Top of Record excerpts
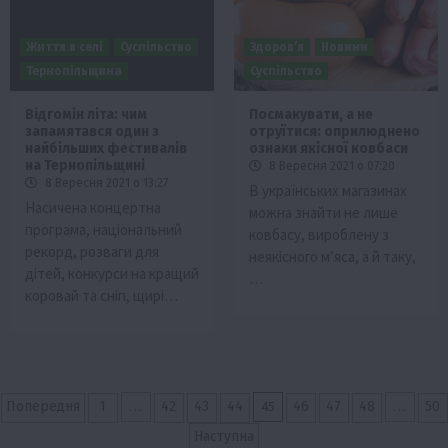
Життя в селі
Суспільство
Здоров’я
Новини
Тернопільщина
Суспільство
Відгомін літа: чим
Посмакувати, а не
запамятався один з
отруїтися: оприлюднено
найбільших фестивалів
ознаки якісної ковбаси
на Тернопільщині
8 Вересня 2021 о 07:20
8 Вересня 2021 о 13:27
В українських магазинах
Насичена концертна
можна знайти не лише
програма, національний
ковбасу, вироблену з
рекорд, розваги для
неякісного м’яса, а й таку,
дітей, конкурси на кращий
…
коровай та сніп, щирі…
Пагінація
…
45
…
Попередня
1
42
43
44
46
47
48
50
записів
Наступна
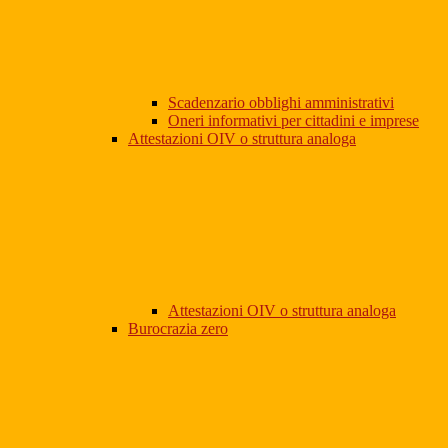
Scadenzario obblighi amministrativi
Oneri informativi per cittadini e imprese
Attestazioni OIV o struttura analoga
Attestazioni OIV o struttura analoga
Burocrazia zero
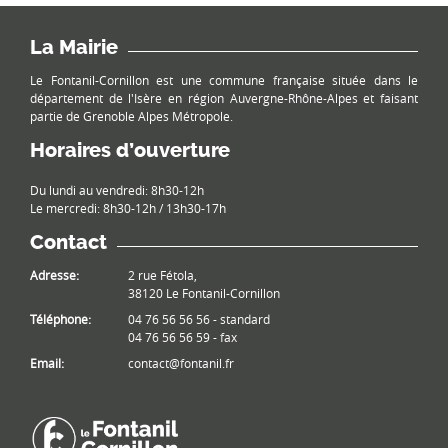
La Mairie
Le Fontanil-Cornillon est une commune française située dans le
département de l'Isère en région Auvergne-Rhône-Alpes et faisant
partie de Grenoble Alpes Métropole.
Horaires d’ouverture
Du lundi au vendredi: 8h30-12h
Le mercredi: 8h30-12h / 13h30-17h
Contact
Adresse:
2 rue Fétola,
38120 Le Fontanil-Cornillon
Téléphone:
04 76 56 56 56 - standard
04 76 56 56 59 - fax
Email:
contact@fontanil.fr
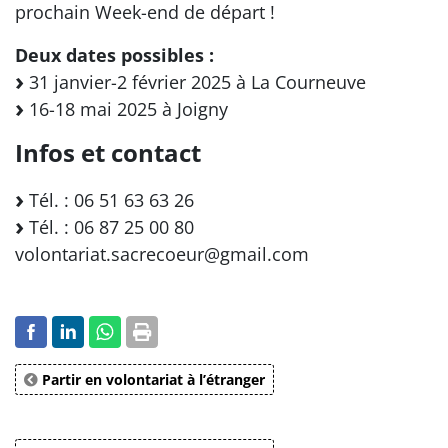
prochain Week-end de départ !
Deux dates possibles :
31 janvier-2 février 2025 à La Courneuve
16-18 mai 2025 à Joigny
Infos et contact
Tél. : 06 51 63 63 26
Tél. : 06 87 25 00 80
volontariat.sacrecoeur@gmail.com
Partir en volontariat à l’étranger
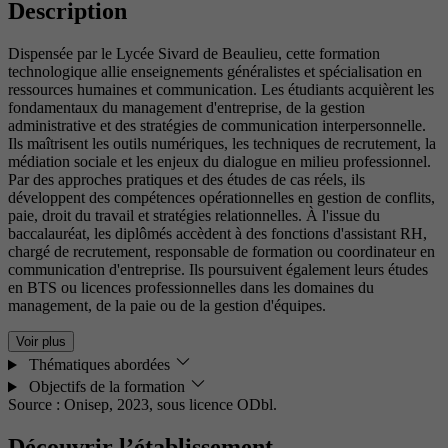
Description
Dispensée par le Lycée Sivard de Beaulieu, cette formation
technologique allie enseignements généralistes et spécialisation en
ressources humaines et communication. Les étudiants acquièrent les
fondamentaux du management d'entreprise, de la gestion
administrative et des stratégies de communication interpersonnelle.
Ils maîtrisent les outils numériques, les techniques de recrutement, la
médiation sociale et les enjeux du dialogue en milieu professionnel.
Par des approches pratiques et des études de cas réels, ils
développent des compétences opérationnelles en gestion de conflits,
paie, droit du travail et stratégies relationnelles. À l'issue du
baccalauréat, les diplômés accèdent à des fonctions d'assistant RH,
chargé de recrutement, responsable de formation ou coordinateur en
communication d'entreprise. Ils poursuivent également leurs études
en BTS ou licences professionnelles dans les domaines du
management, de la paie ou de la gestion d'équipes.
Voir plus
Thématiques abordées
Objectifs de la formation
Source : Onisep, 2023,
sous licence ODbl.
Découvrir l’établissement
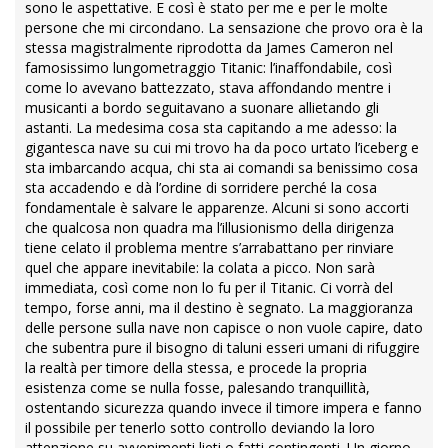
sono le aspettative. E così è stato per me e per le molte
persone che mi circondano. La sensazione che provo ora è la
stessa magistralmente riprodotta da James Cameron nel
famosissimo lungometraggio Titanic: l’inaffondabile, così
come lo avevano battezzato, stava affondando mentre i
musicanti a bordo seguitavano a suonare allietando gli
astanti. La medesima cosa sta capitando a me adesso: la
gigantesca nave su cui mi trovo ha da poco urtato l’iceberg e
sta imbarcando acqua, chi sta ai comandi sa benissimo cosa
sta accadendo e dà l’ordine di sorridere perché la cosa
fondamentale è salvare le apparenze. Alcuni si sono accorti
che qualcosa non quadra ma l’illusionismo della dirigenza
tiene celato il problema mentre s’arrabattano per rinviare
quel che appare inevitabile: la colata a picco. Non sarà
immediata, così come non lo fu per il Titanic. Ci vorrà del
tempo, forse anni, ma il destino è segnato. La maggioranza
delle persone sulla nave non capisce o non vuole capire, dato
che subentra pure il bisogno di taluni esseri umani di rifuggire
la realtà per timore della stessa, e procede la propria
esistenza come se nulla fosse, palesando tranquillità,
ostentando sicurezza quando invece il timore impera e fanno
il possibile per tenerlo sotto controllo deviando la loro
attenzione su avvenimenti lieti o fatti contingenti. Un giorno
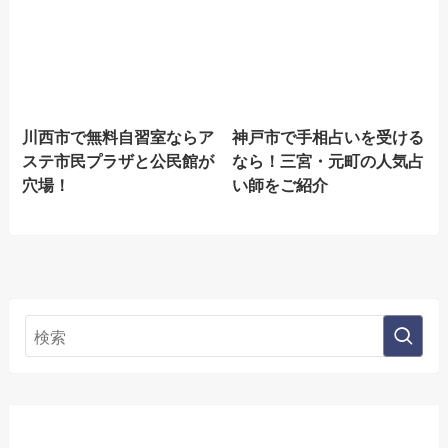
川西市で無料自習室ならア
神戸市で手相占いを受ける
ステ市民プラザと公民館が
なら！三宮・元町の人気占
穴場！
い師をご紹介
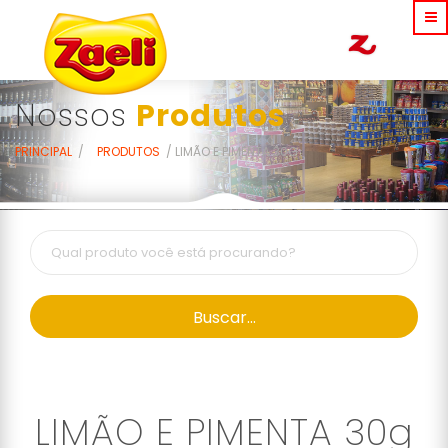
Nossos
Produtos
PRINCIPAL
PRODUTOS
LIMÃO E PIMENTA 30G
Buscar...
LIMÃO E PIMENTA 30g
Bottom of Record excerpts
Top of Record excerpts
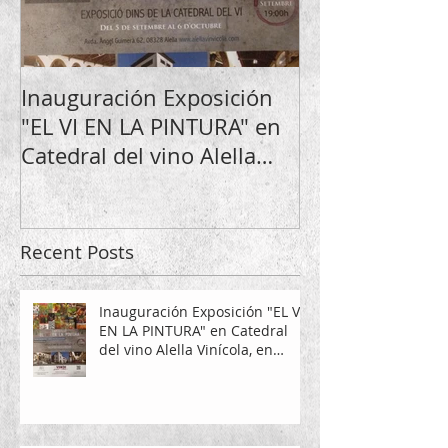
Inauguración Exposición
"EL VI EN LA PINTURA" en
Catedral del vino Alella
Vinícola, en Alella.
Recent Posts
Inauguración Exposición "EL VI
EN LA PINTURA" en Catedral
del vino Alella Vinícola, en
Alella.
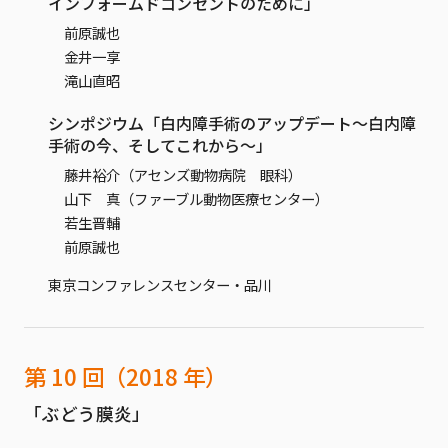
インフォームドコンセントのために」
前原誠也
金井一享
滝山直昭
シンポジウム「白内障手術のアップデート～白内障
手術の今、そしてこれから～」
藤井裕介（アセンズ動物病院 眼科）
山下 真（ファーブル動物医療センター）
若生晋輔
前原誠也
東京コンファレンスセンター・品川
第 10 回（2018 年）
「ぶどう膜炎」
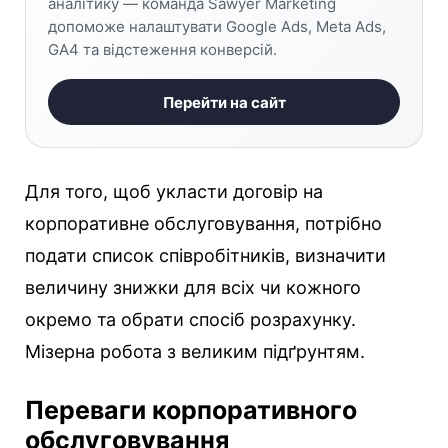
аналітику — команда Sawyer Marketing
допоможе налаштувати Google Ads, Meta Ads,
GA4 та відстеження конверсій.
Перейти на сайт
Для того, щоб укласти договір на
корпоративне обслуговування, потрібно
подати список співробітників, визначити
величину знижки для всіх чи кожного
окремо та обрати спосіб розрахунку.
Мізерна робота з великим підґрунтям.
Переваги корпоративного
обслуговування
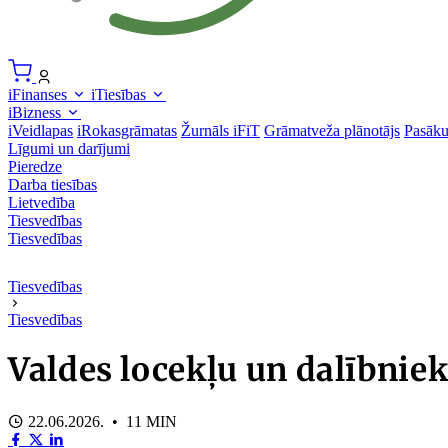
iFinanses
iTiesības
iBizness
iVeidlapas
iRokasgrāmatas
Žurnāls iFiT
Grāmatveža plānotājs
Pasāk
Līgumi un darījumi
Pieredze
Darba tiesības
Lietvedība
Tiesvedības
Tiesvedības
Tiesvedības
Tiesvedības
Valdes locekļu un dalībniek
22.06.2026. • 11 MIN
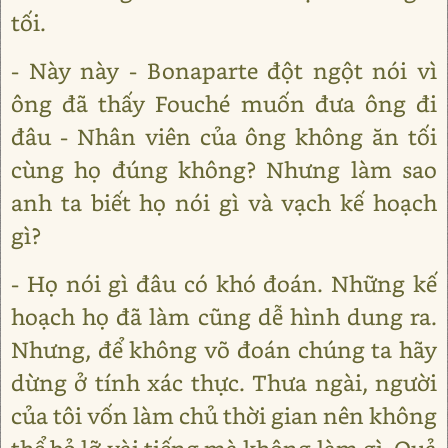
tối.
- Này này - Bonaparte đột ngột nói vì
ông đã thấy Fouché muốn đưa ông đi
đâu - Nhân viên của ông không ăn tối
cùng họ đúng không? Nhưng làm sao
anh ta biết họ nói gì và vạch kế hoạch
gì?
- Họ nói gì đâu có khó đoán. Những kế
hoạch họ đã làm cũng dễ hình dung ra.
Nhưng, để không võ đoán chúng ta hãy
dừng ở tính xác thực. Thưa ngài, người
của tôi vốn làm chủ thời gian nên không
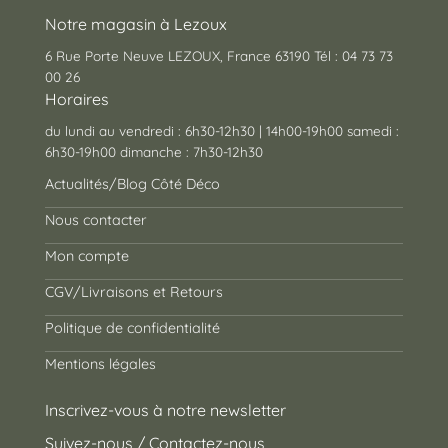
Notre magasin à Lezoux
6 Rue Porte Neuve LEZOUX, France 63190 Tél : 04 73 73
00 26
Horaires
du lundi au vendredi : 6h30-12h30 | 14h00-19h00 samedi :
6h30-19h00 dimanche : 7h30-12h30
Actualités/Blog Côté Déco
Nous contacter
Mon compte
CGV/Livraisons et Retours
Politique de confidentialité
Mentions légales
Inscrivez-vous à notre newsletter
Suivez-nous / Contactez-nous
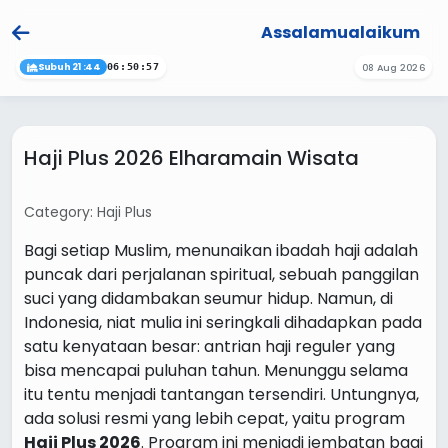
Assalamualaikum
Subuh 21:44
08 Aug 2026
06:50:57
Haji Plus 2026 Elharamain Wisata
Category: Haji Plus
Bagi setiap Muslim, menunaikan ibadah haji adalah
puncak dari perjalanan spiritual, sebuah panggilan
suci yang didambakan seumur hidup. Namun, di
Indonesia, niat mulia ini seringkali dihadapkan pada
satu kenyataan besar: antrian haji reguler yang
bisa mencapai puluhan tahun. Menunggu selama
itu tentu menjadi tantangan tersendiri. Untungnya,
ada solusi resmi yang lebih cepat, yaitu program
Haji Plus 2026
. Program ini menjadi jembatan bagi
Bottom of Record excerpts
== The task ==
Reproduce the data above exactly, but only the lines from the one showing "東京コンファレンスセンター・品川" through the one showing "bisa mencapai puluhan tahun. Menunggu selama", with both ends kept and the pictures left out.

== Expected answer ==
東京コンファレンスセンター・品川
第 10 回（2018 年）
「ぶどう膜炎」
аналітику — команда Sawyer Marketing
допоможе налаштувати Google Ads, Meta Ads,
GA4 та відстеження конверсій.
Перейти на сайт
Для того, щоб укласти договір на
корпоративне обслуговування, потрібно
подати список співробітників, визначити
величину знижки для всіх чи кожного
окремо та обрати спосіб розрахунку.
Мізерна робота з великим підґрунтям.
Переваги корпоративного
обслуговування
iFinanses
iTiesības
iBizness
iVeidlapas
iRokasgrāmatas
Žurnāls iFiT
Grāmatveža plānotājs
Pasāk
Līgumi un darījumi
Pieredze
Darba tiesības
Lietvedība
Tiesvedības
Tiesvedības
Tiesvedības
Tiesvedības
Valdes locekļu un dalībniek
22.06.2026. • 11 MIN
tối.
- Này này - Bonaparte đột ngột nói vì
ông đã thấy Fouché muốn đưa ông đi
đâu - Nhân viên của ông không ăn tối
cùng họ đúng không? Nhưng làm sao
anh ta biết họ nói gì và vạch kế hoạch
gì?
- Họ nói gì đâu có khó đoán. Những kế
hoạch họ đã làm cũng dễ hình dung ra.
Nhưng, để không võ đoán chúng ta hãy
dừng ở tính xác thực. Thưa ngài, người
của tôi vốn làm chủ thời gian nên không
Notre magasin à Lezoux
6 Rue Porte Neuve LEZOUX, France 63190 Tél : 04 73 73
00 26
Horaires
du lundi au vendredi : 6h30-12h30 | 14h00-19h00 samedi :
6h30-19h00 dimanche : 7h30-12h30
Actualités/Blog Côté Déco
Nous contacter
Mon compte
CGV/Livraisons et Retours
Politique de confidentialité
Mentions légales
Inscrivez-vous à notre newsletter
Suivez-nous / Contactez-nous
Assalamualaikum
Subuh 21:44
08 Aug 2026
06:50:57
Haji Plus 2026 Elharamain Wisata
Category: Haji Plus
Bagi setiap Muslim, menunaikan ibadah haji adalah
puncak dari perjalanan spiritual, sebuah panggilan
suci yang didambakan seumur hidup. Namun, di
Indonesia, niat mulia ini seringkali dihadapkan pada
satu kenyataan besar: antrian haji reguler yang
bisa mencapai puluhan tahun. Menunggu selama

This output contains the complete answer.